=== EXERCISE ===
Could you restate the entries word for word, without the images?

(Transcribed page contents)
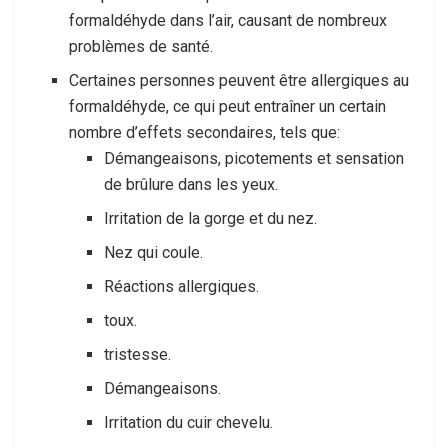
formaldéhyde dans l’air, causant de nombreux
problèmes de santé.
Certaines personnes peuvent être allergiques au
formaldéhyde, ce qui peut entraîner un certain
nombre d’effets secondaires, tels que:
Démangeaisons, picotements et sensation
de brûlure dans les yeux.
Irritation de la gorge et du nez.
Nez qui coule.
Réactions allergiques.
toux.
tristesse.
Démangeaisons.
Irritation du cuir chevelu.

=== RESPONSE TO THIS TASK ===
formaldéhyde dans l’air, causant de nombreux
problèmes de santé.
Certaines personnes peuvent être allergiques au
formaldéhyde, ce qui peut entraîner un certain
nombre d’effets secondaires, tels que:
Démangeaisons, picotements et sensation
de brûlure dans les yeux.
Irritation de la gorge et du nez.
Nez qui coule.
Réactions allergiques.
toux.
tristesse.
Démangeaisons.
Irritation du cuir chevelu.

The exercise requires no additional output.